The month of June brought an onslaught of economic data releases to which the markets gyrated numerous times only for the overall market to continue its march higher.
The US yield curve is a graphical representation of the interest rates on debt for a range of maturities. It shows the relationship between short-term and long-term interest rates of US Treasury securities. A normal yield curve slopes upward, indicating that long-term interest rates are higher than short-term rates. An inverted yield curve, on the other hand, shows the opposite, with short-term rates higher than long-term rates. The shape of the yield curve is closely watched by many economists and investors as it can provide insights into future economic conditions and potential recessions although with a lag.
The curve has been inverted since early July 2022. As of today, June 17, 2024, this inversion has surpassed the longest one on record, which lasted 624 days in 1978. While an inverted yield curve has often been followed by a recession, the effects of the FED and policy may have inadvertently warped this indicator, but as always time will tell.
Moving onto the wider markets; the US continues its dominant outperformance compared to the international markets on the equity front drive primarily by the magnificent seven technology stocks, with the poster child being Nvidia (NVDA) having benefited tremendously from the artificial intelligence hype. You can check out our NVDA breakdown in earnings/growth in our last quarterly update here.

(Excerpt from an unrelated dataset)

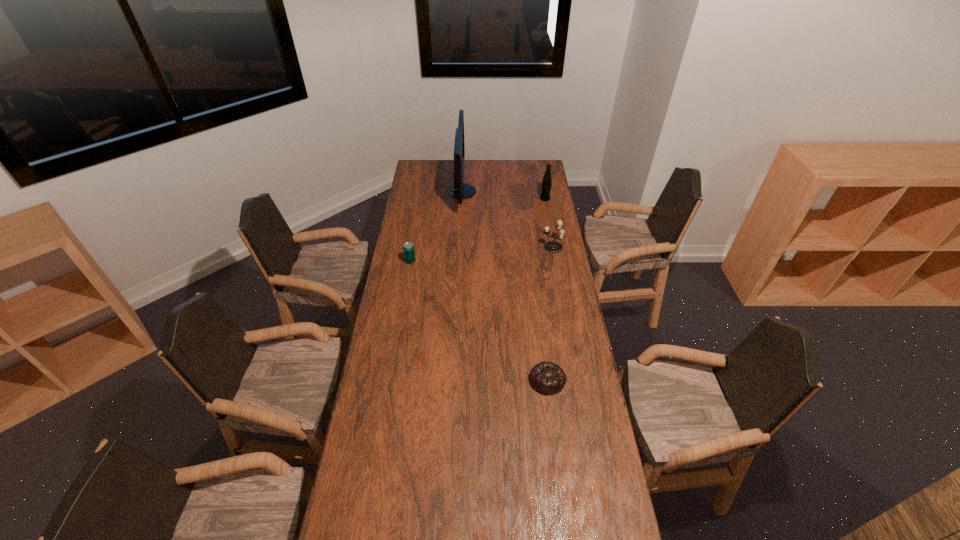 Image resolution: width=960 pixels, height=540 pixels. Find the location of `vacant region that satisfies the following two spatial constraints: 1. on the front-facing side of the third tallest object; 2. on the left side of the computer monitor`. vacant region that satisfies the following two spatial constraints: 1. on the front-facing side of the third tallest object; 2. on the left side of the computer monitor is located at coordinates (460, 247).

Find the location of `free spot that satisfies the following two spatial constraints: 1. on the front-facing side of the beanbag; 2. on the right side of the computer monitor`. free spot that satisfies the following two spatial constraints: 1. on the front-facing side of the beanbag; 2. on the right side of the computer monitor is located at coordinates tap(453, 380).

I want to click on vacant position in the image that satisfies the following two spatial constraints: 1. on the front-facing side of the third tallest object; 2. on the right side of the fourth object from right to left, so click(x=460, y=247).

The image size is (960, 540). I want to click on blank area in the image that satisfies the following two spatial constraints: 1. on the front-facing side of the computer monitor; 2. on the left side of the nearest object, so click(x=453, y=380). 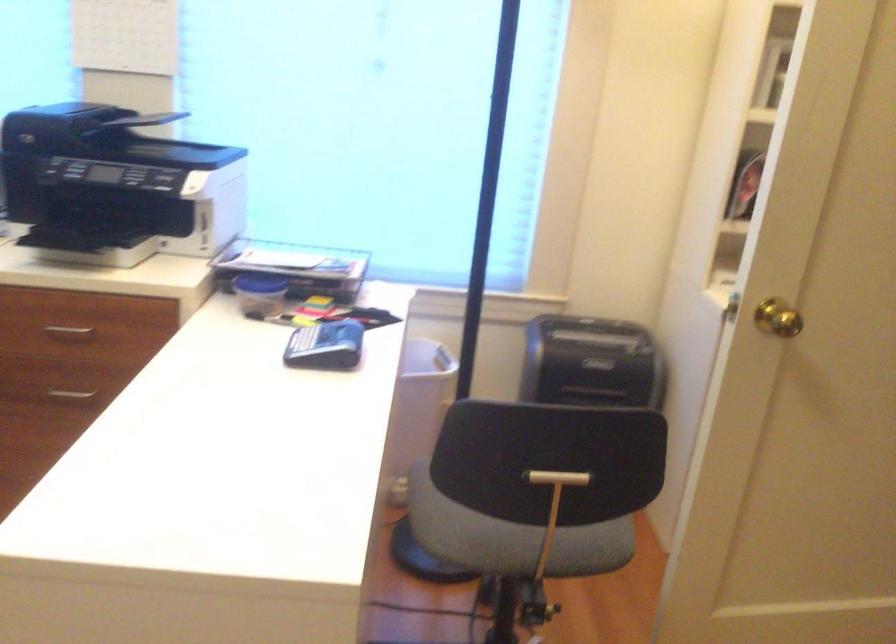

If we take a deeper look at the overall sector composition in the US, it becomes clear that a few select companies are having an outsized impact on not just the sector level but the index level. Technology as a sector is the highest weighted sector we’ve seen for the S&P 500 since records began. Real estate remains the standalone sector seeing negative return on a YTD basis, partly owed due to the ongoing crisis in commercial real estate and higher cost of capital due to rates.
Finally moving onto the portfolio breakdown; First Trust NASDAQ® Cln Edge®StGidIfsETF (GRID) was the best performer for the month of June followed closely behind by the overall S&P 500 as markets continued higher after Apple’s recent debut of AI into their suite of products. First Trust NASDAQ Cybersecurity ETF (CIBR) took a slight pull back after having enjoyed a nice run-up earlier in the year.